Le travail d’Arduino Cantafora est présenté à la Galerie Univers.
Le travail d’Arduino Cantafora est présenté à la Galerie Univers.
GALERIE UNIVERS, LAUSANNE

Voilà donc les galeries d’art considérées comme des commerces, une assimilation qui, historiquement, n’a pas toujours eu les faveurs du milieu. Un tabou qui n’existe pas pour Mark Ukaj à la Galerie Univers à Lausanne qui expose Arduino Cantafora. «Bien sûr que nous sommes clairement des commerçants. Dans une galerie, il y a une liste de prix, nous vendons des tableaux. Mais c’est vrai que, parfois dans cette branche, on peut entendre le contraire comme si être commerçant était la pire chose au monde.»

Un peu plus haut dans la ville, Jean-David Mermod enchaîne sur le même ton dans sa Galerie du Marché: «Même si j’ai vendu des Aloïse Corbaz, des Félix Vallotton, des Louis Soutter, je suis plus affilié à un vendeur de chaussures qu’à la Fondation Beyeler. Alors je ne vois pas pourquoi on aurait dû fermer parce qu’on vend des tableaux, c’est un commerce. Pas une honte. C’est un commerce qui fait vivre des artistes et des galeristes.»

«Je ne vois pas pourquoi on aurait dû fermer parce qu’on vend des tableaux. C’est un commerce qui fait vivre des artistes et des galeristes.»

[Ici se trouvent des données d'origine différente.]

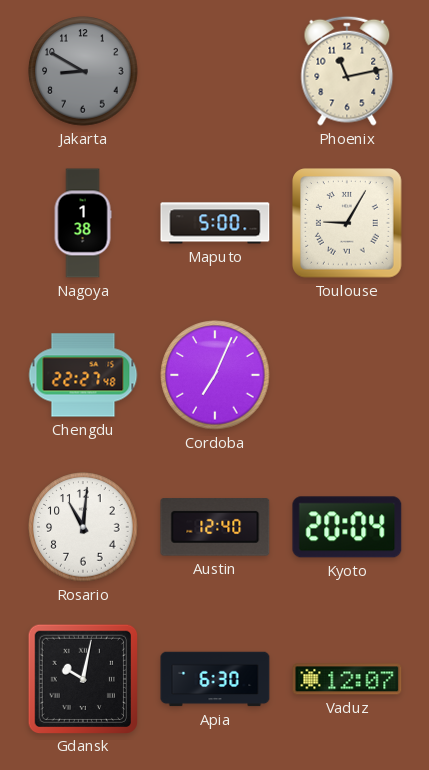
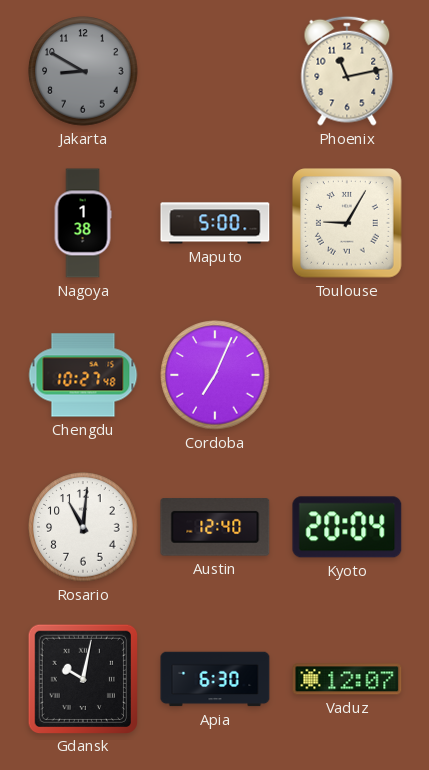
Chengdu: 22:27 -> 10:27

Jean-David Mermod, Galerie du Marché, Lausanne

Un commerce qui vibre encore malgré les circonstances. «J’ai vendu 35 des 52 Valott que j’exposais jusqu’au début du mois», confirme Jean-David Mermod. «Quand on a rouvert en juin après le semi-confinement, les gens sont venus nombreux et pour acheter, ajoute Camille Tellenbach-Montandon dans sa Galerie Aarlo u Viggo à Buchillon. On a senti cet intérêt, cette envie d’autre chose et on a fait des belles ventes tout l’été sachant qu’on est dans une gamme de prix très raisonnable.»

Pour Fabienne Levy, à Lausanne, la bonne surprise est même très récente. Elle vient de faire une vente alors qu’elle était en train de décrocher. Quelqu’un qui passait et qui a été touché! «Le marché est là, considère-t-elle. Si la pandémie empêche les gens de venir en groupe, elle ne les restreint pas dans leurs envies d’acquérir de l’art, d’acheter quelque chose qui reste et qui peut se transmettre.»

Ouverture sur le canal virtuel

Pour le faire, certains choisissent le canal virtuel avec plus ou moins d’optimisme. Richter Buxtorf à Lausanne y a ses habitudes, proposant des visites à 360 degrés sur son site. «En ce moment, on constitue notre shop online, confie Régine Buxtorf. On a des pépites qui sommeillent et… il faut se réinventer. D’ailleurs, on sent le marché devenir gentiment plus mûr pour cette façon de faire.»